Defining a year solely in terms of a fixed calendar is a kind of luxury: a marker of the fact that some people don’t need to observe unfolding changes in the landscape to know when to hunt, when to leave the mountains, when to return. But it is also an impoverishment, removing the richness of the living world from everyday view. A year is 365 calendar days, but for the Sámi, Evenki, Oroquen and other Arctic peoples, it’s also a flow of crows, swans, blossoms, and lichen, a crust of ice on the snow, birch leaves yellowing on the trees, reindeer grown fat on mushrooms and berries, lakes slowly hardening with ice, each moment blooming, thawing, freezing into the next, from head to shoulder to wrists and back again. Of course, these observations have historically been a matter of subsistence, but what is a calendar, if not a record of the days we’ve survived, or hope to? In any case, I’d like to see—and feel—the world around me so closely in the year to come.
As for the year behind us: I spent 2023 on a project completely outside the purview of this newsletter. I can’t share anything yet, but it has involved building a new world with my best friends. In my own writing, I went long on scale, two ways, for Grow Magazine: making a case against scalability and exploring the history and philosophy of microscopy. For the MIT Technology Review, I did a little biotech reporting and indulged my passion for media archaeology by traveling through the colorful history of the corporate presentation. I published long conversations about intelligence (artificial and otherwise) with writers James Bridle, Sheila Heti, and Joanne McNeil.

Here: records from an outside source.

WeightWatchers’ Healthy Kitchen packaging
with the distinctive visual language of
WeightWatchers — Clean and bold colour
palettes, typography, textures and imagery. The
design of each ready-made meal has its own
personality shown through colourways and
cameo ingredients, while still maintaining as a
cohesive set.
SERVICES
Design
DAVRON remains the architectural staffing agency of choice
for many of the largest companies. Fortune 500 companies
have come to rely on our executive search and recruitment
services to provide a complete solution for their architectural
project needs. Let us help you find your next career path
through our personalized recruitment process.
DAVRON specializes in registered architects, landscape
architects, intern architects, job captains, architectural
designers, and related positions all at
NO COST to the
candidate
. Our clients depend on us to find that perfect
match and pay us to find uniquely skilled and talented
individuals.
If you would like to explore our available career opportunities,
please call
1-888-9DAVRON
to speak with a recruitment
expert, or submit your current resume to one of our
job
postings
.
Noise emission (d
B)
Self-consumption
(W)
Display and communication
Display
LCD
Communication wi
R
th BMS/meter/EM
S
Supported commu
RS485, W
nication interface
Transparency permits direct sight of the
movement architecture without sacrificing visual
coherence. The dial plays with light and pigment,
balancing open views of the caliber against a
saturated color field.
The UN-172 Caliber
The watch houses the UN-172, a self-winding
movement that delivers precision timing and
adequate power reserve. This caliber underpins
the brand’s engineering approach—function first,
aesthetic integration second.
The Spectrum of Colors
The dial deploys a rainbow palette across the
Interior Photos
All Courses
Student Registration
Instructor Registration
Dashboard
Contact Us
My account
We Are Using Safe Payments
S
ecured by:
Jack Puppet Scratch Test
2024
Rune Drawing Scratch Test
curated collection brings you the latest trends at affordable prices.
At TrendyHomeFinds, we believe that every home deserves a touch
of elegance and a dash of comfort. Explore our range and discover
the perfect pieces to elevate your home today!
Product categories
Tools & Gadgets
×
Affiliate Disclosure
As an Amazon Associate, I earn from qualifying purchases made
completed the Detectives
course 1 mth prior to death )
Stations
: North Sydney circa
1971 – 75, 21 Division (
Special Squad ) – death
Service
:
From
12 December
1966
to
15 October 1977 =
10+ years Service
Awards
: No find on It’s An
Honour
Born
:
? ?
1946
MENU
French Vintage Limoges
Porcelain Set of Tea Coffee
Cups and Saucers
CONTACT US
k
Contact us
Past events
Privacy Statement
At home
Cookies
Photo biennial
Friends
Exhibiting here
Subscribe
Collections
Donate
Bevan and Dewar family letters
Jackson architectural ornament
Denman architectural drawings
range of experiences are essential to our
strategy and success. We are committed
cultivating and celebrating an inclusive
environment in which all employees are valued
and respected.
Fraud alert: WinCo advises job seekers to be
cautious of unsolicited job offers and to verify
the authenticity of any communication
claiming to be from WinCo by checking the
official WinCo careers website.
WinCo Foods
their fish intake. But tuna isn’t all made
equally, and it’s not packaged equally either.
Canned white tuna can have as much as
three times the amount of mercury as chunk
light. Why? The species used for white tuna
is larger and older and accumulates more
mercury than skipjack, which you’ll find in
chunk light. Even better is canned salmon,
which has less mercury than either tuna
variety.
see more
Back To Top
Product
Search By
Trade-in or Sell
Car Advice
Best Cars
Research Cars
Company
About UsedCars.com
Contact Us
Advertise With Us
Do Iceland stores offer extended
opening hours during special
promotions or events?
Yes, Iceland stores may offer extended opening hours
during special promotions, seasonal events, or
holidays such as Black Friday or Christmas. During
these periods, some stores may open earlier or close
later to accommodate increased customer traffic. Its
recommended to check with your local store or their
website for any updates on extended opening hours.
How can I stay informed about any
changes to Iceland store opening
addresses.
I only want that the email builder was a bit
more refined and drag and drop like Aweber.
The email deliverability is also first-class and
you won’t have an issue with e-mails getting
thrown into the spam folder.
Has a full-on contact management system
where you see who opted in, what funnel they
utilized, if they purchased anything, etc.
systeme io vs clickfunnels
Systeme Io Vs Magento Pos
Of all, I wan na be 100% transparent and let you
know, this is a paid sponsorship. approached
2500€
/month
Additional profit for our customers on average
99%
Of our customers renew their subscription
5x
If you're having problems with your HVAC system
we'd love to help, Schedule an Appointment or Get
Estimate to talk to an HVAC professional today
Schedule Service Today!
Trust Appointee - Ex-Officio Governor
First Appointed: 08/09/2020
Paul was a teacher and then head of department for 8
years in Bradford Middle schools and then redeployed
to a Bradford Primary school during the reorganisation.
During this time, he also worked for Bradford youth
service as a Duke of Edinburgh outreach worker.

I was nominated for (and lost) a National Magazine Award, gave an old favorite the Pop-Up Magazine treatment, moderated a panel on AI and protein-folding, and premiered a visual presentation about the new frontiers of biocomputing at Sónar Festival. Broad Band was translated into German and improbably named one of the “best tech books of all time” by The Verge. A short story I wrote about a future museum of symbiosis was turned into a physical installation (out of mycelium, no less) for the Venice Biennale. My band also released four singles and a video.
I loved the Italian nanotechnologist Laura Tripaldi’s trippy and audacious “technomaterial bestiary” Parallel Minds, about the intelligence of materials. I loved Renata Adler’s elliptical 1977 novel Speedboat, which Meghan O’Rourke described reading as “like being in a snowstorm” (and which I read here in Finland, as snow indeed fell outside the window). I loved The Diving Pool, a collection of three spare and unsettling horror stories by Yoko Ogawa. I loved Stanislaw Lem’s Memoirs Found in a Bathtub, and this album by the Tuareg family band Etran de l’Aïr. I loved walking around my neighborhood every morning listening to audiobooks on Libby. The video game IMMORTALITY blew my mind (more about that soon). Here is a playlist of songs I put on every time I potter around in the garden.
Have a wonderful New Year, however you define it.